A matéria continua sendo discutida. As seguradoras, mesmo hoje em dia, continuam, talvez mais pelo velho hábito do que por necessidade, travando sua luta contra todos os suicídios. A casuística do suicídio é complexa.

Recentemente, a 3ª Turma do STJ afetou à 2a Seção um recurso especial em que se discute suicídio que ocorreu 25 dias após a assinatura do contrato de seguro.

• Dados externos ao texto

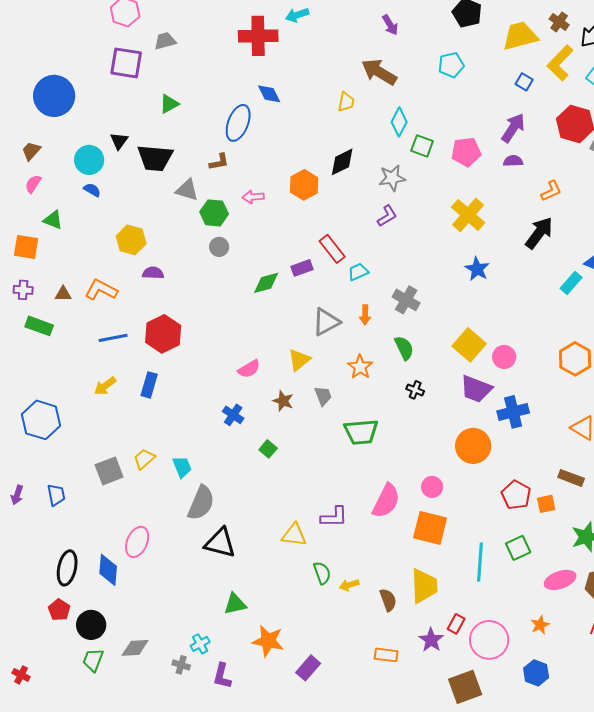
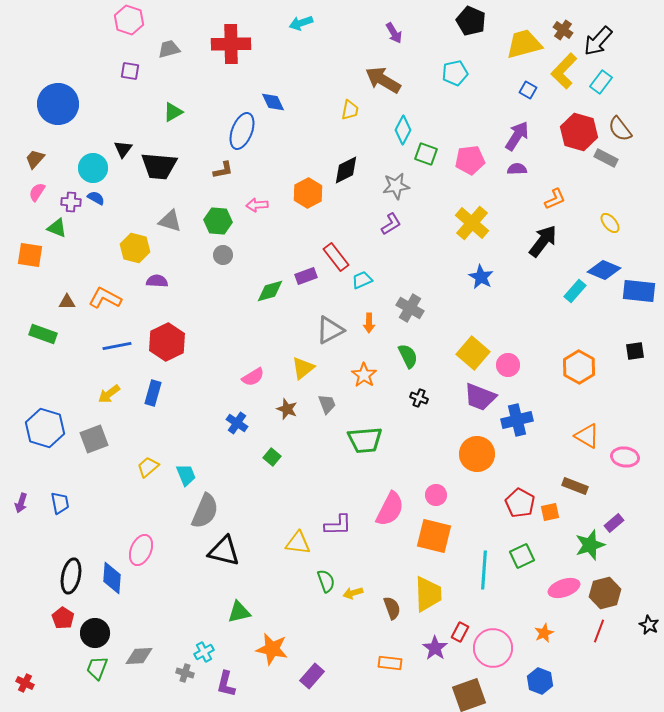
red cross: (258, 36) -> (231, 44), moved
purple square: (126, 63) -> (130, 71), size x0.6
gray triangle: (187, 190) -> (170, 221), moved
purple cross: (23, 290) -> (71, 202), moved
gray square: (109, 471) -> (94, 439), moved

O relator, ministro Paulo de Tarso Sanseverino, por decisão monocrática, havia negado seguimento ao recurso com base na tese de que “o fato de o suicídio ter ocorrido no período inicial de dois anos de vigência do contrato de seguro, por sí só, não autoriza a companhia seguradora a eximir-se do dever de indenizar, sendo necessária a comprovação inequívoca da premeditação por parte do segurado, ônus que cabe à Seguradora, conforme as Súmulas 105/STF e 61/STJ expressam em relação ao suicídio ocorrido durante o período de carência".

Contra essa decisão, a seguradora interpôs agravo regimental, o qual foi provido para admitir o recurso especial e ao mesmo tempo já afetá-lo à competência da 2a Seção do Superior Tribunal de Justiça. A entidade que hoje representa os seguradores do ramo vida habilitou-se nos autos. Querem a carência, o critério objetivo. Nenhuma entidade de consumidores está a postos! Será pendular o movimento? A expectativa é a de que não. A Corte Superior haverá de manter a orientação já maturada e consolidada no leading case da 2ª Seção, prestigiando a segurança jurídica e o verdadeiro sentido de proteção do seguro de vida.

Assim, não se dará um passo atrás sob o argumento falso da instabilidade econômica causada ao seguro, sempre mal usado, e ficará a nossa jurisprudência mais justa, acorde com as boas e respeitadas leis de contrato de seguro, como a mais aplaudida entre todas, a alemã recentíssima, que expressamente manda pagar o capital se não for o caso de suicídio comprovadamente premeditado.